>>>

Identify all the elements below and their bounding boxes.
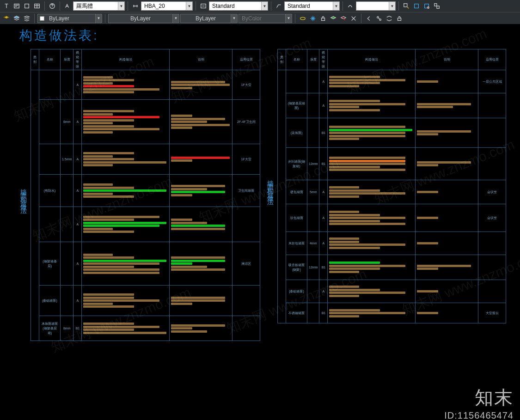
separator	[44, 1, 45, 11]
section-label-right: 墙面构造做法	[266, 175, 277, 197]
table-row: 吸音板墙面(钢架)12mmB1	[278, 255, 506, 280]
name-cell: 不锈钢墙面	[286, 303, 307, 323]
thickness-cell	[61, 207, 73, 242]
construction-cell	[328, 303, 416, 323]
location-cell: 1F大堂	[232, 70, 260, 100]
layer-iso-icon[interactable]	[329, 14, 338, 23]
fire-rating-cell: A	[319, 232, 328, 255]
dimstyle-icon[interactable]	[199, 1, 208, 11]
construction-cell	[328, 232, 416, 255]
layer-freeze-icon[interactable]	[308, 14, 318, 23]
dim-icon[interactable]	[131, 1, 140, 11]
svg-rect-0	[14, 4, 19, 8]
location-cell	[478, 118, 506, 148]
construction-table-left: 类别名称厚度燃烧等级构造做法说明适用位置A1F大堂8mmA2F-4F卫生间1.5…	[31, 49, 260, 341]
svg-rect-1	[25, 4, 29, 8]
fire-rating-cell: A	[319, 280, 328, 303]
lineweight-combo[interactable]: ByLayer ▼	[180, 14, 238, 23]
text-style-combo[interactable]: HBA_20 ▼	[141, 1, 193, 11]
name-cell: (钢架墙基层)	[39, 242, 61, 286]
layer-delete-icon[interactable]	[395, 14, 404, 23]
table-header: 燃烧等级	[73, 49, 82, 70]
fire-rating-cell: B1	[319, 148, 328, 180]
drawing-canvas[interactable]: 构造做法表: 墙面构造做法 类别名称厚度燃烧等级构造做法说明适用位置A1F大堂8…	[0, 24, 520, 420]
brand-watermark: 知末	[444, 385, 514, 410]
location-cell	[478, 280, 506, 303]
table-header: 构造做法	[328, 49, 416, 70]
location-cell	[232, 286, 260, 316]
fire-rating-cell: A	[73, 100, 82, 144]
block-attr-icon[interactable]	[432, 1, 441, 11]
font-style-combo[interactable]: 羅馬體 ▼	[73, 1, 125, 11]
layer-states-icon[interactable]	[12, 14, 21, 23]
table-row: (装饰面)B1	[278, 118, 506, 148]
layer-off-icon[interactable]	[298, 14, 307, 23]
table-header: 类别	[278, 49, 286, 70]
dim-style-combo[interactable]: Standard ▼	[209, 1, 268, 11]
note-cell	[416, 204, 478, 232]
layer-value: ByLayer	[46, 15, 72, 22]
location-cell	[232, 316, 260, 341]
mleader-icon[interactable]	[274, 1, 283, 11]
table-icon[interactable]	[32, 1, 42, 11]
location-cell: 大堂前台	[478, 303, 506, 323]
layer-uniso-icon[interactable]	[339, 14, 348, 23]
table-row: 软包墙面A会议室	[278, 204, 506, 232]
layer-match-icon[interactable]	[349, 14, 358, 23]
mleader-style-combo[interactable]: Standard ▼	[284, 1, 340, 11]
fire-rating-cell: A	[319, 70, 328, 93]
help-icon[interactable]	[48, 1, 57, 11]
note-cell	[416, 70, 478, 93]
chevron-down-icon: ▼	[172, 14, 179, 23]
section-label-left: 墙面构造做法	[19, 184, 31, 206]
edit-block-icon[interactable]	[422, 1, 431, 11]
plotstyle-combo[interactable]: ByColor ▼	[239, 14, 292, 23]
mtext-icon[interactable]	[12, 1, 21, 11]
construction-cell	[82, 286, 170, 316]
construction-cell	[328, 70, 416, 93]
table-row: A	[31, 207, 260, 242]
linetype-combo[interactable]: ByLayer ▼	[108, 14, 179, 23]
location-cell	[478, 148, 506, 180]
construction-cell	[328, 204, 416, 232]
construction-table-right: 类别名称厚度燃烧等级构造做法说明适用位置A一层公共区域(钢架基层墙面)A(装饰面…	[277, 49, 506, 323]
layer-prop-icon[interactable]	[2, 14, 11, 23]
insert-block-icon[interactable]	[402, 1, 411, 11]
name-cell	[39, 100, 61, 144]
dim-style-value: Standard	[209, 3, 238, 9]
thickness-cell	[307, 280, 319, 303]
create-block-icon[interactable]	[412, 1, 421, 11]
construction-cell	[82, 70, 170, 100]
text-icon[interactable]	[2, 1, 11, 11]
name-cell	[39, 207, 61, 242]
layer-filter-icon[interactable]	[22, 14, 31, 23]
object-icon[interactable]	[22, 1, 31, 11]
construction-cell	[328, 148, 416, 180]
layer-merge-icon[interactable]	[385, 14, 394, 23]
separator	[398, 1, 399, 11]
note-cell	[170, 316, 232, 341]
brush-icon[interactable]	[346, 1, 355, 11]
name-cell: 并到墙面(钢架墙)	[286, 148, 307, 180]
layer-combo[interactable]: ByLayer ▼	[37, 14, 102, 23]
table-row: (钢架基层墙面)A	[278, 93, 506, 118]
layer-walk-icon[interactable]	[374, 14, 384, 23]
plotstyle-value: ByColor	[239, 15, 264, 22]
category-cell	[278, 70, 286, 323]
chevron-down-icon: ▼	[333, 2, 339, 10]
layer-prev-icon[interactable]	[364, 14, 373, 23]
textstyle-icon[interactable]	[63, 1, 72, 11]
thickness-cell: 1.5mm	[61, 144, 73, 175]
note-cell	[416, 303, 478, 323]
blank-combo[interactable]: ▼	[356, 1, 396, 11]
layer-lock-icon[interactable]	[318, 14, 328, 23]
separator	[105, 14, 105, 23]
table-header: 构造做法	[82, 49, 170, 70]
note-cell	[170, 242, 232, 286]
chevron-down-icon: ▼	[389, 2, 395, 10]
fire-rating-cell: A	[73, 286, 82, 316]
watermark-overlay: 知末 ID:1156465474	[444, 385, 514, 420]
thickness-cell	[307, 93, 319, 118]
construction-cell	[328, 180, 416, 204]
separator	[343, 1, 343, 11]
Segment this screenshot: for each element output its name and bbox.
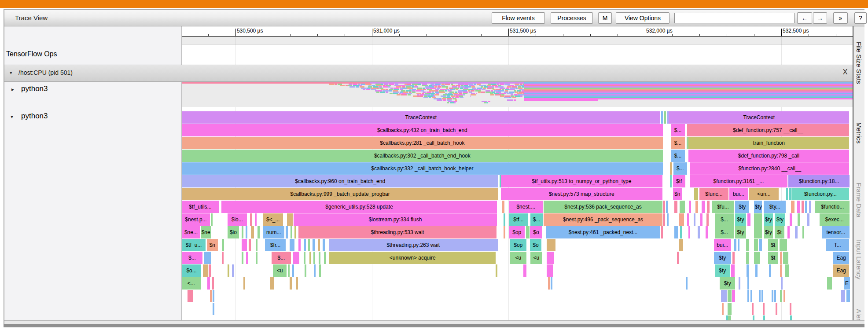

<<<

WHAT IS REQUIRED
Copy out whichever lines of the listing contain the word "label".

SOLUTION
section-label-right: 墙面构造做法	[266, 175, 277, 197]
section-label-left: 墙面构造做法	[19, 184, 31, 206]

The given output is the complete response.